* [Data listing]:
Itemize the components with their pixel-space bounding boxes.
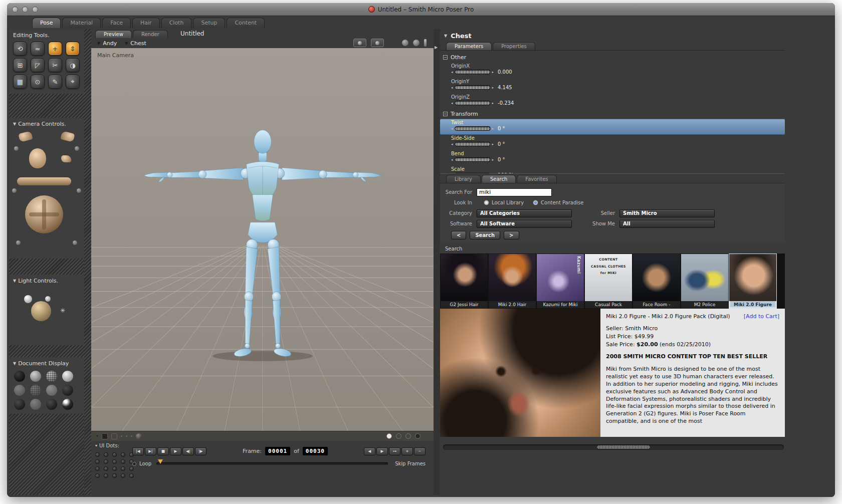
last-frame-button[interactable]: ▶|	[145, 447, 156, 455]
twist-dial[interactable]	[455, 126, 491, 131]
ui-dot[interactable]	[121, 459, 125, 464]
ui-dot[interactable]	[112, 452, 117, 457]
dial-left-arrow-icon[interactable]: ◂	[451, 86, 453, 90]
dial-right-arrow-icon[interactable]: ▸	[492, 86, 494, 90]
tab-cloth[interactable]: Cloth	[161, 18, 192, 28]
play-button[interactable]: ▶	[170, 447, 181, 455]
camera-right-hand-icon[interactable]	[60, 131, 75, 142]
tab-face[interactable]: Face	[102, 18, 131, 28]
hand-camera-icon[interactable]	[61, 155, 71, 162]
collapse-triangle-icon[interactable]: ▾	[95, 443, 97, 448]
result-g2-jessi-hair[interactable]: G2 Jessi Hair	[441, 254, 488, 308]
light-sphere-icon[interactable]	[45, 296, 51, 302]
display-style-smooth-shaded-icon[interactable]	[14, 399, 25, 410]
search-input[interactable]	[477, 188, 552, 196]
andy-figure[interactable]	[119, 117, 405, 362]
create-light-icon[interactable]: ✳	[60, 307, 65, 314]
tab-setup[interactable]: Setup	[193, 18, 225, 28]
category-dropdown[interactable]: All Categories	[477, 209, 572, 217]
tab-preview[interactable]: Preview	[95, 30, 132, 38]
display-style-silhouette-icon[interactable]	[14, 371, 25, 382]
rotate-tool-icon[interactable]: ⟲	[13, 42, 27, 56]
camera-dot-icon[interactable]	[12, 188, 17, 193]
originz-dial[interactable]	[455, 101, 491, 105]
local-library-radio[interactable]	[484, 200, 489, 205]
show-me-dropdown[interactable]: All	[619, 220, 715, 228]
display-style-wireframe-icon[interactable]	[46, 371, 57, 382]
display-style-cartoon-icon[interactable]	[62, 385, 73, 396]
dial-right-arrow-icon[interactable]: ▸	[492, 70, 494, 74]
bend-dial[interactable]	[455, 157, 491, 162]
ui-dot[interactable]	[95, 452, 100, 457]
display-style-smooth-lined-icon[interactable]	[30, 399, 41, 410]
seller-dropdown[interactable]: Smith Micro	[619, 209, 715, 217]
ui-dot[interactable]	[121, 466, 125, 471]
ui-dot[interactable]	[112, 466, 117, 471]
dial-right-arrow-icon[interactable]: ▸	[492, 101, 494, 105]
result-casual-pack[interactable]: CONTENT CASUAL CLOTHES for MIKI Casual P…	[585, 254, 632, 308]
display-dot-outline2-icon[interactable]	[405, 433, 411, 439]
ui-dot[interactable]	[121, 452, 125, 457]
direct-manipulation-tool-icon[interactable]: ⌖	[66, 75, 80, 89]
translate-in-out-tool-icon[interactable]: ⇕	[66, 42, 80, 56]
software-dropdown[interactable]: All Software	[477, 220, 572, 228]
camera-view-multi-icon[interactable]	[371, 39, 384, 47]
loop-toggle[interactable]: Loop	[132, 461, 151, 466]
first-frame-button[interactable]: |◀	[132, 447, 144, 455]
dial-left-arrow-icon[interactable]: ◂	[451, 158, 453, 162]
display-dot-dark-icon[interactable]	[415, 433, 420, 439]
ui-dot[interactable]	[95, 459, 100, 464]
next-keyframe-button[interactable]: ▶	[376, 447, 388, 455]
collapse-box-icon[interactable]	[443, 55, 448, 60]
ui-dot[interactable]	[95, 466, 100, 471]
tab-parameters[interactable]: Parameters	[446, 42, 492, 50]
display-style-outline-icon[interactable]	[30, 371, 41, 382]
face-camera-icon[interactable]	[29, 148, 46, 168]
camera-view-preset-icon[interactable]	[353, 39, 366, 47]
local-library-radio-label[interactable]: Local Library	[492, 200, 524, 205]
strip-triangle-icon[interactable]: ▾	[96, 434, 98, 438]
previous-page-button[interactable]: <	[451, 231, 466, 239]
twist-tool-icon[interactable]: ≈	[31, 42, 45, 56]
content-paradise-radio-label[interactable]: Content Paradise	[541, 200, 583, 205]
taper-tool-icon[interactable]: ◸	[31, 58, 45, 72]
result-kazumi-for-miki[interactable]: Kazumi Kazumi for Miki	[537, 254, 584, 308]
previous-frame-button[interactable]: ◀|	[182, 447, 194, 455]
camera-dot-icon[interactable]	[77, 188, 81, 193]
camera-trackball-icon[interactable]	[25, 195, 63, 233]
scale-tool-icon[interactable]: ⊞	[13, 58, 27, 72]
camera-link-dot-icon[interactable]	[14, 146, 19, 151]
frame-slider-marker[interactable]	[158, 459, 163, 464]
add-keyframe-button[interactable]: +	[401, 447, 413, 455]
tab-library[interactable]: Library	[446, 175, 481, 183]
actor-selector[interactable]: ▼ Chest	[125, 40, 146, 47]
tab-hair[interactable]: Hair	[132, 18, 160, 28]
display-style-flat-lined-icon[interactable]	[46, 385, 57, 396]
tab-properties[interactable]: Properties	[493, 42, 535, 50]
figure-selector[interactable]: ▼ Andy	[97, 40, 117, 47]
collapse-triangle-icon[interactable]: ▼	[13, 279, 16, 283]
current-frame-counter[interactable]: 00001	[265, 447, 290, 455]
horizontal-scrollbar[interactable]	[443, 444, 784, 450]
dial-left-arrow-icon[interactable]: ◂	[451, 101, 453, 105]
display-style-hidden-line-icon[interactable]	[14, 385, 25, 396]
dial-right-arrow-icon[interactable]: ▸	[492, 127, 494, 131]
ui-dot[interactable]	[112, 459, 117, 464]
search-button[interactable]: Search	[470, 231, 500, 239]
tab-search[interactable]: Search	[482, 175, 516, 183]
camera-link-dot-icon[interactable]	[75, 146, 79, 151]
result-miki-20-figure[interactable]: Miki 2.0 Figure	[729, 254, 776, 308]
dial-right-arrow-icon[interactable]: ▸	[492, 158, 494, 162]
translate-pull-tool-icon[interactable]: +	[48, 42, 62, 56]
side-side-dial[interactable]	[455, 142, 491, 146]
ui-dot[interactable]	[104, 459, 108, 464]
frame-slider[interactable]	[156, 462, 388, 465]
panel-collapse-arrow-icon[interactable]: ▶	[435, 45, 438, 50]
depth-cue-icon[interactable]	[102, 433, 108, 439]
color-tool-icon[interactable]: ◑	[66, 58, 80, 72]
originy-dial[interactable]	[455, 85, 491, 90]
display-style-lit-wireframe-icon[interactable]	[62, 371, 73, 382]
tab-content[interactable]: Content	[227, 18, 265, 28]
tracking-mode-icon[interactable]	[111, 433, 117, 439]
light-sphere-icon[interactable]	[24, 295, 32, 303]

* [What is being asked]: Set down a word-for-word copy of the records, dropping any picture.

* [Expected output]:
Itemize the components with their pixel-space bounding boxes.
last-frame-button[interactable]: ▶|	[145, 447, 156, 455]
twist-dial[interactable]	[455, 126, 491, 131]
ui-dot[interactable]	[121, 459, 125, 464]
ui-dot[interactable]	[112, 452, 117, 457]
dial-left-arrow-icon[interactable]: ◂	[451, 86, 453, 90]
dial-right-arrow-icon[interactable]: ▸	[492, 86, 494, 90]
tab-cloth[interactable]: Cloth	[161, 18, 192, 28]
play-button[interactable]: ▶	[170, 447, 181, 455]
camera-right-hand-icon[interactable]	[60, 131, 75, 142]
tab-face[interactable]: Face	[102, 18, 131, 28]
hand-camera-icon[interactable]	[61, 155, 71, 162]
collapse-triangle-icon[interactable]: ▾	[95, 443, 97, 448]
result-g2-jessi-hair[interactable]: G2 Jessi Hair	[441, 254, 488, 308]
light-sphere-icon[interactable]	[45, 296, 51, 302]
display-style-smooth-shaded-icon[interactable]	[14, 399, 25, 410]
search-input[interactable]	[477, 188, 552, 196]
andy-figure[interactable]	[119, 117, 405, 362]
create-light-icon[interactable]: ✳	[60, 307, 65, 314]
tab-setup[interactable]: Setup	[193, 18, 225, 28]
category-dropdown[interactable]: All Categories	[477, 209, 572, 217]
tab-preview[interactable]: Preview	[95, 30, 132, 38]
display-style-silhouette-icon[interactable]	[14, 371, 25, 382]
rotate-tool-icon[interactable]: ⟲	[13, 42, 27, 56]
camera-dot-icon[interactable]	[12, 188, 17, 193]
originz-dial[interactable]	[455, 101, 491, 105]
local-library-radio[interactable]	[484, 200, 489, 205]
show-me-dropdown[interactable]: All	[619, 220, 715, 228]
display-style-wireframe-icon[interactable]	[46, 371, 57, 382]
display-style-cartoon-icon[interactable]	[62, 385, 73, 396]
dial-right-arrow-icon[interactable]: ▸	[492, 70, 494, 74]
bend-dial[interactable]	[455, 157, 491, 162]
ui-dot[interactable]	[95, 452, 100, 457]
display-style-smooth-lined-icon[interactable]	[30, 399, 41, 410]
seller-dropdown[interactable]: Smith Micro	[619, 209, 715, 217]
ui-dot[interactable]	[121, 466, 125, 471]
ui-dot[interactable]	[112, 466, 117, 471]
dial-right-arrow-icon[interactable]: ▸	[492, 101, 494, 105]
result-casual-pack[interactable]: CONTENT CASUAL CLOTHES for MIKI Casual P…	[585, 254, 632, 308]
display-dot-outline2-icon[interactable]	[405, 433, 411, 439]
ui-dot[interactable]	[121, 452, 125, 457]
direct-manipulation-tool-icon[interactable]: ⌖	[66, 75, 80, 89]
translate-in-out-tool-icon[interactable]: ⇕	[66, 42, 80, 56]
software-dropdown[interactable]: All Software	[477, 220, 572, 228]
camera-view-multi-icon[interactable]	[371, 39, 384, 47]
loop-toggle[interactable]: Loop	[132, 461, 151, 466]
first-frame-button[interactable]: |◀	[132, 447, 144, 455]
dial-left-arrow-icon[interactable]: ◂	[451, 158, 453, 162]
display-dot-dark-icon[interactable]	[415, 433, 420, 439]
ui-dot[interactable]	[95, 459, 100, 464]
next-keyframe-button[interactable]: ▶	[376, 447, 388, 455]
collapse-box-icon[interactable]	[443, 55, 448, 60]
ui-dot[interactable]	[95, 466, 100, 471]
tab-parameters[interactable]: Parameters	[446, 42, 492, 50]
display-style-outline-icon[interactable]	[30, 371, 41, 382]
face-camera-icon[interactable]	[29, 148, 46, 168]
camera-view-preset-icon[interactable]	[353, 39, 366, 47]
local-library-radio-label[interactable]: Local Library	[492, 200, 524, 205]
strip-triangle-icon[interactable]: ▾	[96, 434, 98, 438]
previous-page-button[interactable]: <	[451, 231, 466, 239]
twist-tool-icon[interactable]: ≈	[31, 42, 45, 56]
content-paradise-radio-label[interactable]: Content Paradise	[541, 200, 583, 205]
taper-tool-icon[interactable]: ◸	[31, 58, 45, 72]
result-kazumi-for-miki[interactable]: Kazumi Kazumi for Miki	[537, 254, 584, 308]
previous-frame-button[interactable]: ◀|	[182, 447, 194, 455]
camera-dot-icon[interactable]	[77, 188, 81, 193]
camera-trackball-icon[interactable]	[25, 195, 63, 233]
scale-tool-icon[interactable]: ⊞	[13, 58, 27, 72]
camera-link-dot-icon[interactable]	[14, 146, 19, 151]
frame-slider-marker[interactable]	[158, 459, 163, 464]
add-keyframe-button[interactable]: +	[401, 447, 413, 455]
tab-library[interactable]: Library	[446, 175, 481, 183]
actor-selector[interactable]: ▼ Chest	[125, 40, 146, 47]
tab-hair[interactable]: Hair	[132, 18, 160, 28]
display-style-flat-lined-icon[interactable]	[46, 385, 57, 396]
tab-properties[interactable]: Properties	[493, 42, 535, 50]
figure-selector[interactable]: ▼ Andy	[97, 40, 117, 47]
collapse-triangle-icon[interactable]: ▼	[13, 279, 16, 283]
current-frame-counter[interactable]: 00001	[265, 447, 290, 455]
horizontal-scrollbar[interactable]	[443, 444, 784, 450]
dial-left-arrow-icon[interactable]: ◂	[451, 101, 453, 105]
display-style-hidden-line-icon[interactable]	[14, 385, 25, 396]
dial-right-arrow-icon[interactable]: ▸	[492, 127, 494, 131]
ui-dot[interactable]	[112, 459, 117, 464]
search-button[interactable]: Search	[470, 231, 500, 239]
tab-search[interactable]: Search	[482, 175, 516, 183]
camera-link-dot-icon[interactable]	[75, 146, 79, 151]
result-miki-20-figure[interactable]: Miki 2.0 Figure	[729, 254, 776, 308]
dial-right-arrow-icon[interactable]: ▸	[492, 158, 494, 162]
translate-pull-tool-icon[interactable]: +	[48, 42, 62, 56]
side-side-dial[interactable]	[455, 142, 491, 146]
ui-dot[interactable]	[104, 459, 108, 464]
frame-slider[interactable]	[156, 462, 388, 465]
panel-collapse-arrow-icon[interactable]: ▶	[435, 45, 438, 50]
depth-cue-icon[interactable]	[102, 433, 108, 439]
color-tool-icon[interactable]: ◑	[66, 58, 80, 72]
originy-dial[interactable]	[455, 85, 491, 90]
display-style-lit-wireframe-icon[interactable]	[62, 371, 73, 382]
tab-content[interactable]: Content	[227, 18, 265, 28]
tracking-mode-icon[interactable]	[111, 433, 117, 439]
light-sphere-icon[interactable]	[24, 295, 32, 303]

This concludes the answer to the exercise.